Le patron de l’entreprise postale est d’abord revenu sur une bonne année 2017. “Nous pouvons en être fiers. Regardez les colis: nous y avons enregistré une croissance de 28,2%”, se félicite-t-il. “Durant les fêtes de fin d’année, nous avons atteint un pic jamais connu: nous avons traité 360.000 colis par jour!”

Bpost a par ailleurs repris l’an passé l’entreprise d’e-commerce américaine Radial et a pu augmenter le prix du timbre en Belgique et s’appuyer sur une loi postale qui lui apporte de la stabilité.

2017 fut une année charnière, selon Koen Van Gerven. “Pour la première fois, nous avons généré plus de trois milliards d’euros de chiffre d’affaires et avons tiré moins de la moitié de ce montant de l’échange de courrier. Nous muons de l’ancien vers le nouveau monde.” Un nouveau monde symbolisé par l’e-commerce, d’après l’administrateur délégué. “Tout ce qui se passe à partir du moment où le client appuie sur le bouton pour commander quelque chose”, décrit-il.

Mais cette “mue” ne se fera pas sans mal, prévient le patron. Il faudra en effet remettre un certain ordre au sein de l’entreprise dans le cadre de la reprise de Radial, ce qui coûtera de l’argent à bpost. “Nous connaissions déjà un certain nombre de défis mais nous avons aussi découvert des choses qui nous ont un peu choqués”, reconnaît Koen Van Gerven. “Mais celles-ci sont loin d’être insolubles. Je reconnais des choses que nous avons déjà connues plus tôt chez nous.”

En Belgique, la société quitte également de plus en plus vite “l’ancien monde”. Au 4e trimestre, le volume de courrier postal a ainsi diminué de 6,4% sur base annuelle. Si celui du courrier publicitaire a légèrement augmenté, celui des lettres classiques a baissé d’environ 8%. “Sur ce plan, le quatrième trimestre n’a pas été bon du tout”, analyse l’administrateur délégué. “Nous nous attendons à ce que le courrier postal puisse reculer jusqu’à 7% cette année.”

“Nous allons voir et sentir” cette baisse, attend-il. Ce qui se reflète notamment dans les prévisions financières pour 2018. “En 2017, nous avons généré un ebitda récurrent (bénéfice avant intérêts, impôts, dépréciation et amortissement, ndlr) de 598 millions d’euros. Pour cette année, nous nous attendons à atteindre entre 560 et 600 millions d’euros. Cela prouve que nous sommes en train de muer.”

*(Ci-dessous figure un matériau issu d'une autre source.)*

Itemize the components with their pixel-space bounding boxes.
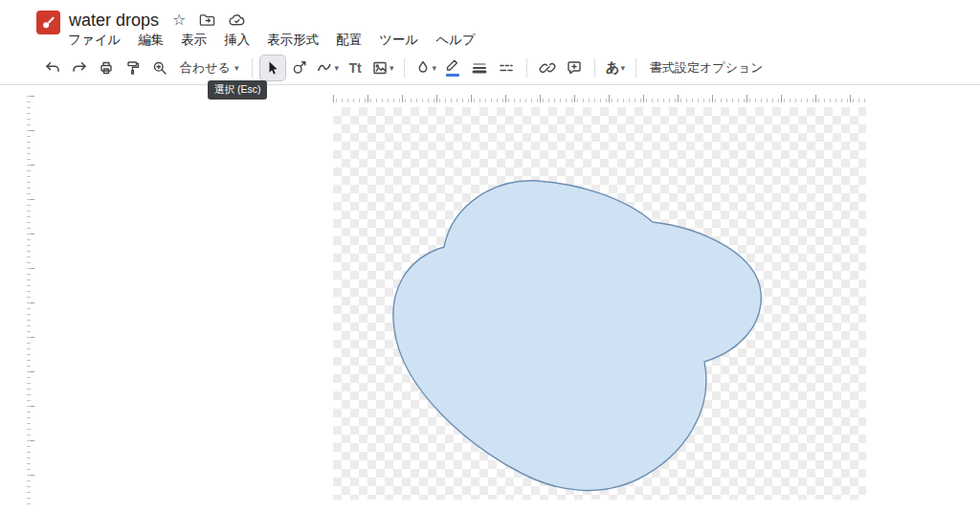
line-color-swatch: [446, 74, 459, 77]
fill-color-drop-icon: [414, 59, 432, 77]
undo-button[interactable]: [40, 56, 65, 80]
zoom-icon: [151, 59, 168, 77]
paint-format-button[interactable]: [121, 56, 145, 80]
toolbar-separator: [526, 58, 527, 78]
line-color-pencil-icon: [444, 57, 461, 73]
select-cursor-icon: [264, 59, 281, 77]
menu-file[interactable]: ファイル: [68, 32, 121, 49]
print-button[interactable]: [94, 56, 119, 80]
format-options-label: 書式設定オプション: [650, 59, 764, 77]
line-dash-icon: [498, 59, 515, 77]
select-tool-tooltip: 選択 (Esc): [208, 80, 267, 100]
toolbar-separator: [594, 58, 595, 78]
line-weight-button[interactable]: [467, 56, 492, 80]
line-tool-dropdown[interactable]: ▾: [314, 56, 341, 80]
curve-line-icon: [316, 59, 333, 77]
insert-comment-button[interactable]: [562, 56, 587, 80]
undo-icon: [44, 59, 61, 77]
menu-tools[interactable]: ツール: [379, 32, 418, 49]
comment-icon: [566, 59, 583, 77]
title-row: water drops ☆: [69, 9, 246, 32]
redo-button[interactable]: [67, 56, 92, 80]
move-folder-icon: [199, 13, 215, 27]
toolbar-separator: [404, 58, 405, 78]
menu-help[interactable]: ヘルプ: [435, 32, 475, 49]
link-icon: [539, 59, 556, 77]
menu-arrange[interactable]: 配置: [336, 32, 362, 49]
cloud-icon: [229, 13, 246, 27]
canvas-svg: [333, 107, 866, 500]
move-folder-button[interactable]: [199, 13, 215, 27]
drawings-logo-glyph: [40, 14, 56, 31]
toolbar-separator: [252, 58, 253, 78]
fill-color-dropdown[interactable]: ▾: [412, 56, 439, 80]
document-title[interactable]: water drops: [69, 11, 159, 31]
menu-insert[interactable]: 挿入: [224, 32, 250, 49]
shape-tool-button[interactable]: [287, 56, 312, 80]
chevron-down-icon: ▾: [620, 63, 625, 73]
zoom-button[interactable]: [147, 56, 172, 80]
line-weight-icon: [471, 59, 488, 77]
zoom-fit-label: 合わせる: [180, 59, 231, 77]
drawings-logo[interactable]: [36, 11, 60, 34]
google-drawings-app: water drops ☆ ファイル 編集 表示 挿入 表示形式 配置 ツール …: [0, 0, 980, 513]
chevron-down-icon: ▾: [390, 63, 394, 73]
horizontal-ruler: [333, 95, 866, 102]
chevron-down-icon: ▾: [234, 63, 239, 73]
menu-format[interactable]: 表示形式: [267, 32, 319, 49]
print-icon: [98, 59, 115, 77]
select-tool-button[interactable]: [260, 56, 285, 80]
line-dash-button[interactable]: [494, 56, 519, 80]
menu-edit[interactable]: 編集: [138, 32, 164, 49]
format-options-button[interactable]: 書式設定オプション: [644, 56, 769, 80]
insert-link-button[interactable]: [535, 56, 560, 80]
text-format-dropdown[interactable]: あ ▾: [603, 56, 628, 80]
cloud-saved-icon[interactable]: [229, 13, 246, 27]
insert-image-dropdown[interactable]: ▾: [369, 56, 396, 80]
line-color-button[interactable]: [440, 56, 465, 80]
text-box-icon: Tt: [348, 60, 361, 76]
shape-tool-icon: [291, 59, 308, 77]
toolbar: 合わせる ▾ ▾ Tt ▾: [0, 51, 980, 85]
chevron-down-icon: ▾: [334, 63, 339, 73]
chevron-down-icon: ▾: [433, 63, 437, 73]
redo-icon: [71, 59, 88, 77]
kana-format-icon: あ: [606, 59, 619, 77]
menubar: ファイル 編集 表示 挿入 表示形式 配置 ツール ヘルプ: [68, 32, 476, 49]
drawing-canvas[interactable]: [333, 107, 866, 500]
menu-view[interactable]: 表示: [181, 32, 207, 49]
image-icon: [371, 59, 389, 77]
water-drop-shape[interactable]: [393, 181, 761, 491]
vertical-ruler: [27, 96, 34, 507]
star-button[interactable]: ☆: [172, 12, 186, 28]
zoom-fit-dropdown[interactable]: 合わせる ▾: [174, 56, 244, 80]
paint-format-icon: [124, 59, 142, 77]
workspace: [0, 86, 980, 513]
toolbar-separator: [635, 58, 636, 78]
text-box-button[interactable]: Tt: [343, 56, 368, 80]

Dans ce contexte, Koen Van Gerven voit-il des possibilités de reprises supplémentaires? Si l’espace financier est là, le patron de bpost estime aussi qu’il faut désormais avancer un dossier à la fois. “Nous voulons que Radial grandisse et avons l’ambition de grandir également en Europe avec ce genre d’activité”, explique-t-il. “Notre vieil iceberg est en train de fondre. La logistique de l’e-commerce doit devenir notre nouvel iceberg”, conclut-il.